Did it not work? What do you like? What's going well?


Give us feedback. We love feedback.


[Kristin] (54:46 - 55:12)
And again, we encourage listener questions and also topics you'd like to hear in more depth in one of these kinds of review episodes. And I'll just give a reminder to everybody that Regina and I do have lots of online courses, which you can find on our website if you like the way we teach about statistics and statistics. And writing.


And we also, as I mentioned, give customized workshops. So contact us if you're interested to find out more about that through normalcurves.com.


[Regina] (55:12 - 55:15)
That was a great, smooth, yet shameless plug.


[Kristin] (55:16 - 55:28)
We are not afraid to shamelessly plug, as women should not be.

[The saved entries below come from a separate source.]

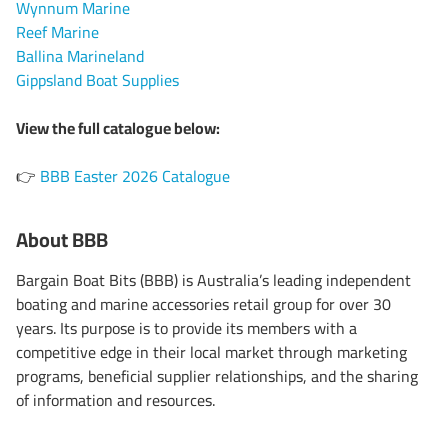
Wynnum Marine
Reef Marine
Ballina Marineland
Gippsland Boat Supplies
View the full catalogue below:
BBB Easter 2026 Catalogue
👉
About BBB
Bargain Boat Bits (BBB) is Australia’s leading independent
boating and marine accessories retail group for over 30
years. Its purpose is to provide its members with a
competitive edge in their local market through marketing
programs, beneficial supplier relationships, and the sharing
of information and resources.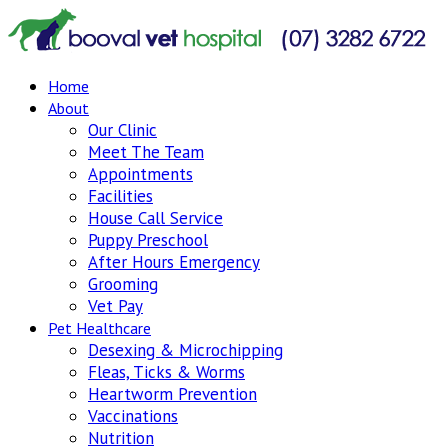
Home
About
Our Clinic
Meet The Team
Appointments
Facilities
House Call Service
Puppy Preschool
After Hours Emergency
Grooming
Vet Pay
Pet Healthcare
Desexing & Microchipping
Fleas, Ticks & Worms
Heartworm Prevention
Vaccinations
Nutrition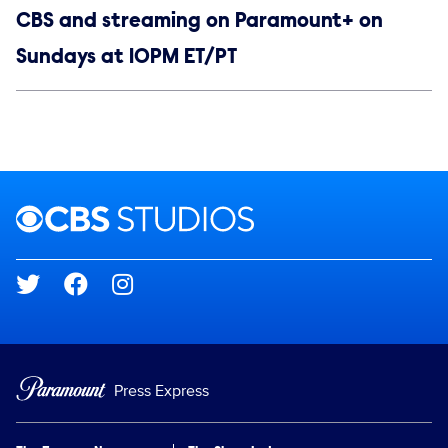
CBS and streaming on Paramount+ on
Sundays at 10PM ET/PT
Social media
Show Contacts
Brand links
CBS Studios
Social media
Press Express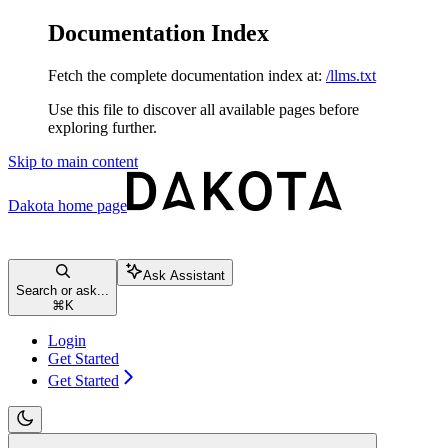
Documentation Index
Fetch the complete documentation index at:
/llms.txt
Use this file to discover all available pages before
exploring further.
Skip to main content
Dakota
home page
Ask Assistant
Search or ask...
⌘
K
Login
Get Started
Get Started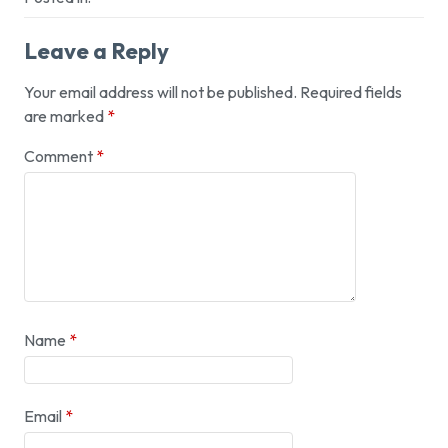
Leave a Reply
Your email address will not be published.
Required fields
are marked
*
Comment
*
Name
*
Email
*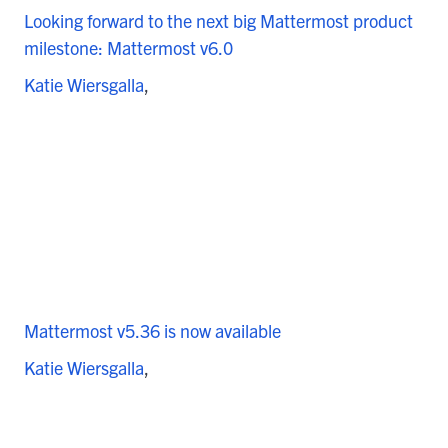
Looking forward to the next big Mattermost product
milestone: Mattermost v6.0
Katie Wiersgalla
Mattermost v5.36 is now available
Katie Wiersgalla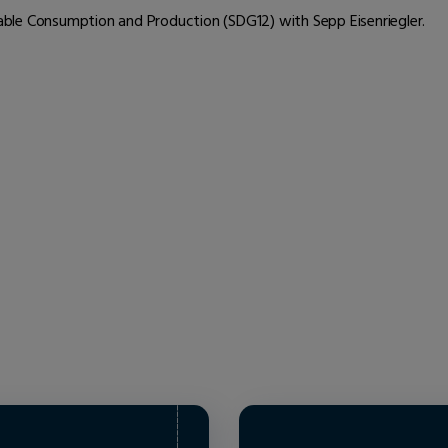
inable Consumption and Production (SDG12) with Sepp Eisenriegler.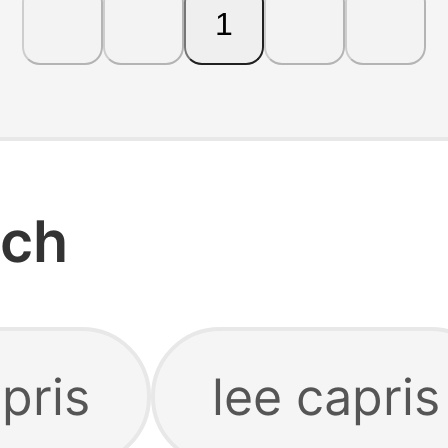
1
rch
pris
lee capris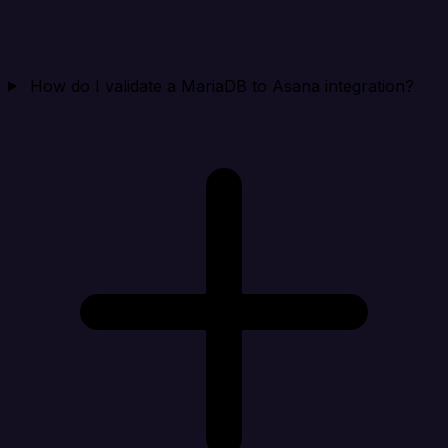
How do I validate a MariaDB to Asana integration?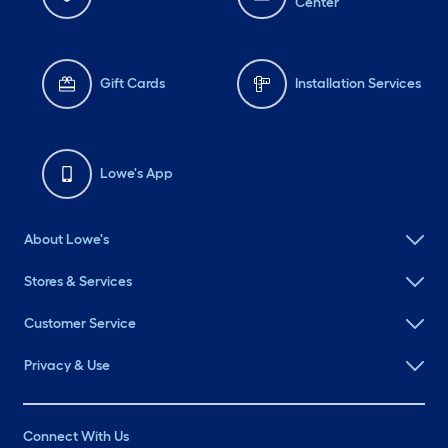
Center
Gift Cards
Installation Services
Lowe's App
About Lowe's
Stores & Services
Customer Service
Privacy & Use
Connect With Us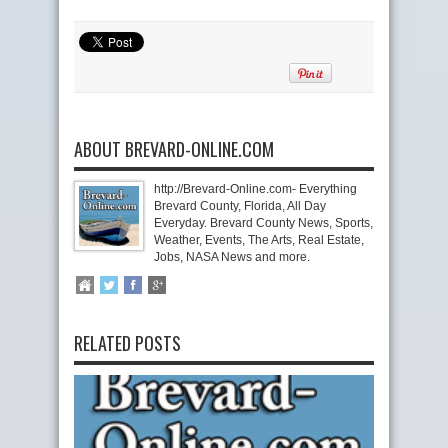
ABOUT BREVARD-ONLINE.COM
http://Brevard-Online.com- Everything
Brevard County, Florida, All Day
Everyday. Brevard County News, Sports,
Weather, Events, The Arts, Real Estate,
Jobs, NASA News and more.
RELATED POSTS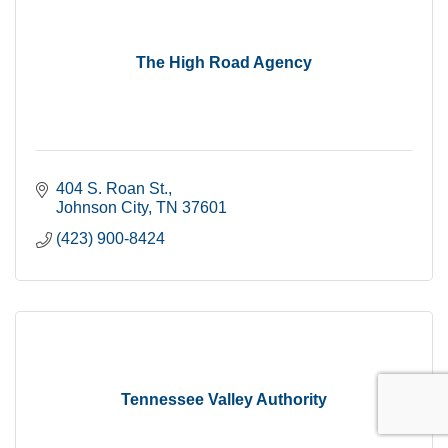
The High Road Agency
404 S. Roan St.
Johnson City
TN
37601
(423) 900-8424
Tennessee Valley Authority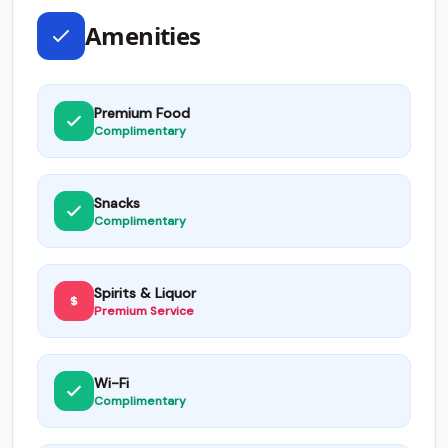
Amenities
Premium Food
Complimentary
Snacks
Complimentary
Spirits & Liquor
Premium Service
Wi-Fi
Complimentary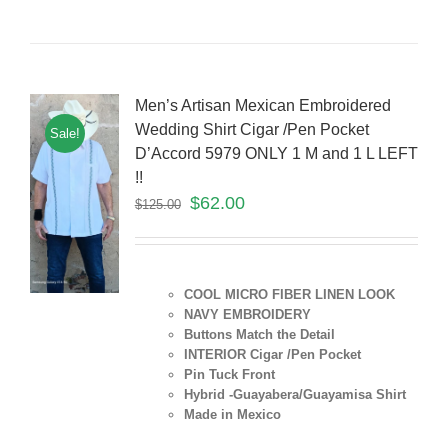
Men’s Artisan Mexican Embroidered
Wedding Shirt Cigar /Pen Pocket
Sale!
D’Accord 5979 ONLY 1 M and 1 L LEFT
!!
$
62.00
$
125.00
COOL MICRO FIBER LINEN LOOK
NAVY EMBROIDERY
Buttons Match the Detail
INTERIOR Cigar /Pen Pocket
Pin Tuck Front
Hybrid -Guayabera/Guayamisa Shirt
Made in Mexico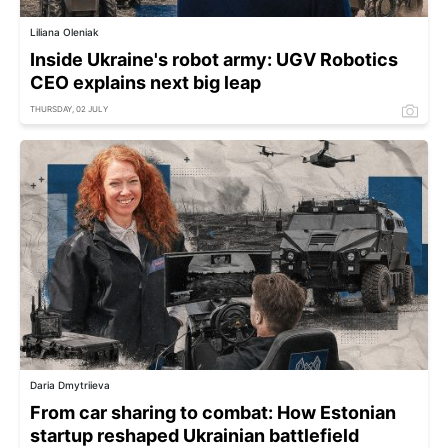
Liliana Oleniak
Inside Ukraine's robot army: UGV Robotics
CEO explains next big leap
THURSDAY, 02 JULY
Daria Dmytriieva
From car sharing to combat: How Estonian
startup reshaped Ukrainian battlefield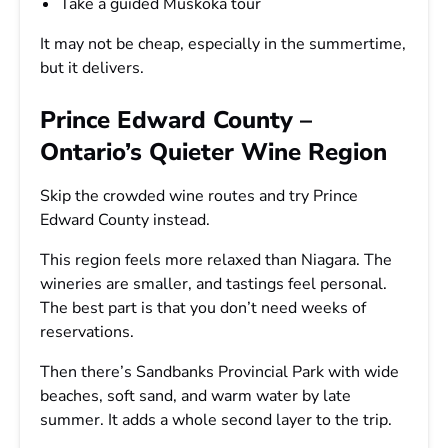
Take a guided Muskoka tour
It may not be cheap, especially in the summertime,
but it delivers.
Prince Edward County –
Ontario’s Quieter Wine Region
Skip the crowded wine routes and try Prince
Edward County instead.
This region feels more relaxed than Niagara. The
wineries are smaller, and tastings feel personal.
The best part is that you don’t need weeks of
reservations.
Then there’s Sandbanks Provincial Park with wide
beaches, soft sand, and warm water by late
summer. It adds a whole second layer to the trip.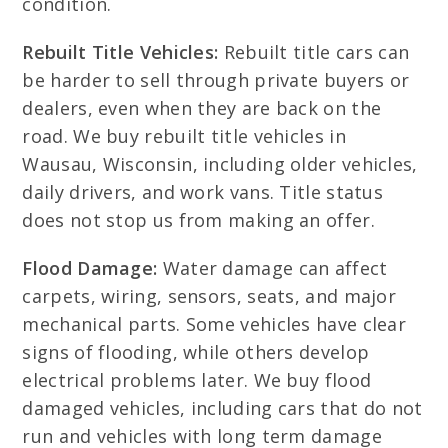
condition.
Rebuilt Title Vehicles:
Rebuilt title cars can
be harder to sell through private buyers or
dealers, even when they are back on the
road. We buy rebuilt title vehicles in
Wausau, Wisconsin, including older vehicles,
daily drivers, and work vans. Title status
does not stop us from making an offer.
Flood Damage:
Water damage can affect
carpets, wiring, sensors, seats, and major
mechanical parts. Some vehicles have clear
signs of flooding, while others develop
electrical problems later. We buy flood
damaged vehicles, including cars that do not
run and vehicles with long term damage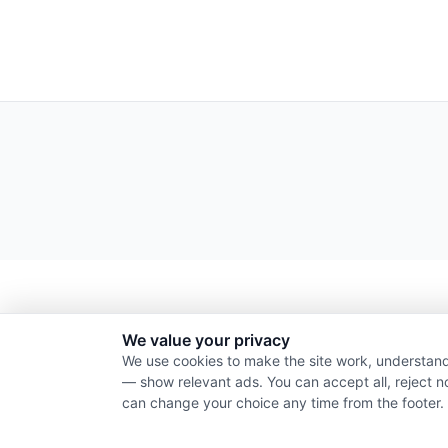
We value your privacy
We use cookies to make the site work, understand
— show relevant ads. You can accept all, reject n
can change your choice any time from the footer.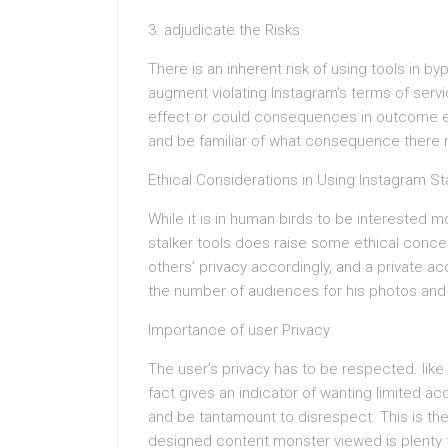
3. adjudicate the Risks
There is an inherent risk of using tools in 
augment violating Instagram’s terms of ser
effect or could consequences in outcome eve
and be familiar of what consequence there 
Ethical Considerations in Using Instagram St
While it is in human birds to be interested 
stalker tools does raise some ethical concern
others’ privacy accordingly, and a private ac
the number of audiences for his photos and
Importance of user Privacy
The user’s privacy has to be respected. like 
fact gives an indicator of wanting limited a
and be tantamount to disrespect. This is th
designed content monster viewed is plenty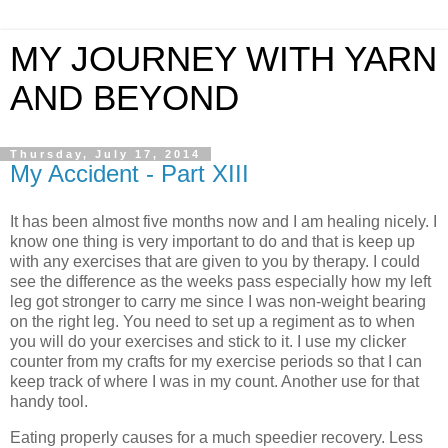
MY JOURNEY WITH YARN
AND BEYOND
Thursday, July 17, 2014
My Accident - Part XIII
It has been almost five months now and I am healing nicely. I
know one thing is very important to do and that is keep up
with any exercises that are given to you by therapy. I could
see the difference as the weeks pass especially how my left
leg got stronger to carry me since I was non-weight bearing
on the right leg. You need to set up a regiment as to when
you will do your exercises and stick to it. I use my clicker
counter from my crafts for my exercise periods so that I can
keep track of where I was in my count. Another use for that
handy tool.
Eating properly causes for a much speedier recovery. Less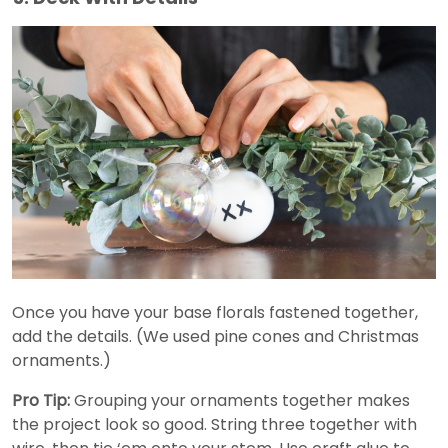
Once you have your base florals fastened together,
add the details. (We used pine cones and Christmas
ornaments.)
Pro Tip:
Grouping your ornaments together makes
the project look so good. String three together with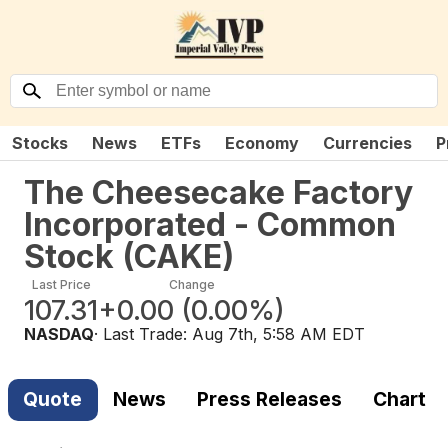
Stocks
News
ETFs
Economy
Currencies
P
The Cheesecake Factory
Incorporated - Common
Stock
(
CAKE
)
Last Price
Change
107.31
+0.00
(
0.00%
)
NASDAQ
· Last Trade:
Aug 7th, 5:58 AM EDT
Quote
News
Press Releases
Chart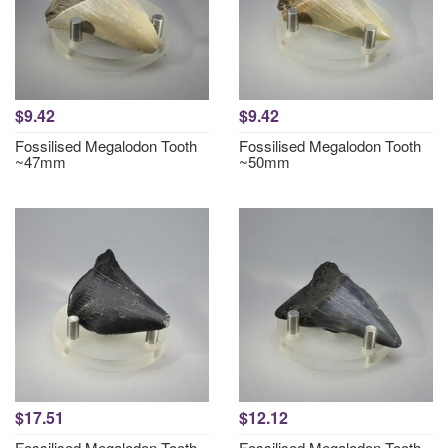
$9.42
$9.42
Fossilised Megalodon Tooth
Fossilised Megalodon Tooth
~47mm
~50mm
$17.51
$12.12
Fossilised Megalodon Tooth
Fossilised Megalodon Tooth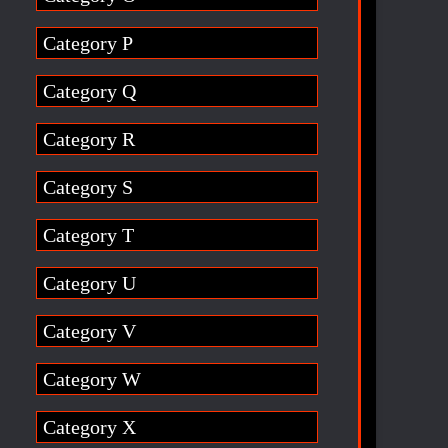
Category P
Category Q
Category R
Category S
Category T
Category U
Category V
Category W
Category X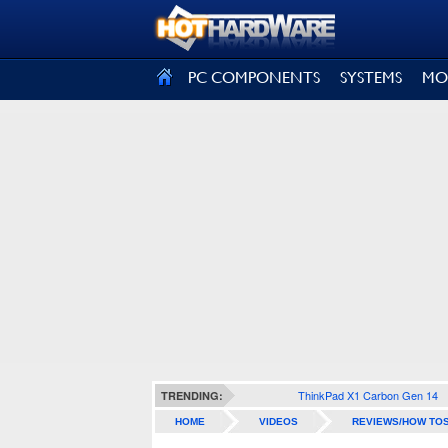
SIGN OUT
PC COMPONENTS
SYSTEMS
MO
ThinkPad X1 Carbon Gen 14
TRENDING:
HOME
VIDEOS
REVIEWS/HOW TO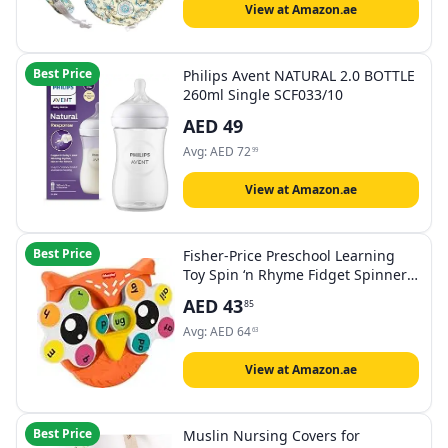
View at Amazon.ae
Best Price
Philips Avent NATURAL 2.0 BOTTLE
260ml Single SCF033/10
AED
49
Avg:
AED
72
99
View at Amazon.ae
Best Price
Fisher-Price Preschool Learning
Toy Spin ‘n Rhyme Fidget Spinner,
Owl-Themed Early Reading Activity
AED
43
85
for Kids Ages 3+ Years
Avg:
AED
64
63
View at Amazon.ae
Best Price
Muslin Nursing Covers for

And Regina, we are going to provide a review sheet with the show notes for anybody who's really trying to follow our podcast to learn statistics in depth.


[Regina] (55:29 - 55:31)
Those are for the overachievers.


[Kristin] (55:32 - 55:39)
Yes, absolutely. Or teachers who are using our material for their class or students who are following this for class.


[Regina] (55:40 - 55:48)
This whole episode has been more fun than I expected. I will give you that one. Thank you, Kristin.


And thank you, everyone, for listening.


[Kristin] (55:48 - 55:50)
Thanks, Regina. Thanks, everyone, for listening.